* **WHAT YOU SHOULD DO**
Where the records contain images, omit them, and repeat everything else word for word.

--- LISTED RECORDS Enclosed Below ---

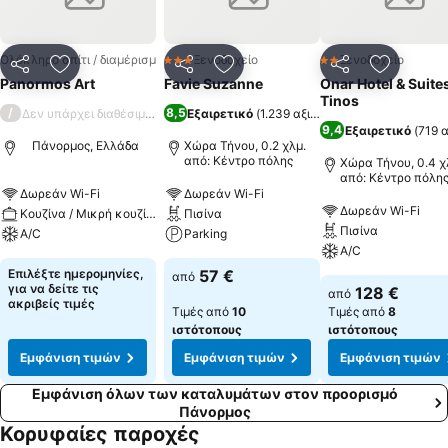
elegant χαρακτήρα των κατασκευών του τόπου.
Ολόκληρο σπίτι / διαμέρισμα
Ξενοδοχείο
Ξενοδοχείο
3 Αστέρια
2 Αστέρια
Κοινοποίηση
Προσθήκη στα αγαπημένα
Κοινοποίηση
Προσθήκη στα αγαπημένα
Κοινοποίηση
Προσθήκ
Panormos Art
Favie Suzanne
Onar Hotel & Suite
Tinos
/
8,5
Δεν υπάρχει διαθέσιμη βαθμολογία
Εξαιρετικό
(
1.239 αξιολογήσεις
)
9,4
Εξαιρετικό
(
719 
Πάνορμος, Ελλάδα
Χώρα Τήνου, 0.2 χλμ.
από: Κέντρο πόλης
Χώρα Τήνου, 0.4 χ
από: Κέντρο πόλη
Δωρεάν Wi-Fi
Δωρεάν Wi-Fi
Δωρεάν Wi-Fi
Κουζίνα / Μικρή κουζίνα
Πισίνα
Πισίνα
A/C
Parking
A/C
Επιλέξτε ημερομηνίες,
57 €
από
για να δείτε τις
128 €
από
ακριβείς τιμές
Τιμές από
10
Τιμές από
8
ιστότοπους
ιστότοπους
Εμφάνιση τιμών
Εμφάνιση τιμών
Εμφάνιση τιμών
Εμφάνιση όλων των καταλυμάτων στον προορισμό
Πάνορμος
Κορυφαίες παροχές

--- End of Enclosed LISTED RECORDS ---

* **OUTPUT FOR THIS TASK**
elegant χαρακτήρα των κατασκευών του τόπου.
Ολόκληρο σπίτι / διαμέρισμα
Ξενοδοχείο
Ξενοδοχείο
3 Αστέρια
2 Αστέρια
Κοινοποίηση
Προσθήκη στα αγαπημένα
Κοινοποίηση
Προσθήκη στα αγαπημένα
Κοινοποίηση
Προσθήκ
Panormos Art
Favie Suzanne
Onar Hotel & Suite
Tinos
/
8,5
Δεν υπάρχει διαθέσιμη βαθμολογία
Εξαιρετικό
(
1.239 αξιολογήσεις
)
9,4
Εξαιρετικό
(
719 
Πάνορμος, Ελλάδα
Χώρα Τήνου, 0.2 χλμ.
από: Κέντρο πόλης
Χώρα Τήνου, 0.4 χ
από: Κέντρο πόλη
Δωρεάν Wi-Fi
Δωρεάν Wi-Fi
Δωρεάν Wi-Fi
Κουζίνα / Μικρή κουζίνα
Πισίνα
Πισίνα
A/C
Parking
A/C
Επιλέξτε ημερομηνίες,
57 €
από
για να δείτε τις
128 €
από
ακριβείς τιμές
Τιμές από
10
Τιμές από
8
ιστότοπους
ιστότοπους
Εμφάνιση τιμών
Εμφάνιση τιμών
Εμφάνιση τιμών
Εμφάνιση όλων των καταλυμάτων στον προορισμό
Πάνορμος
Κορυφαίες παροχές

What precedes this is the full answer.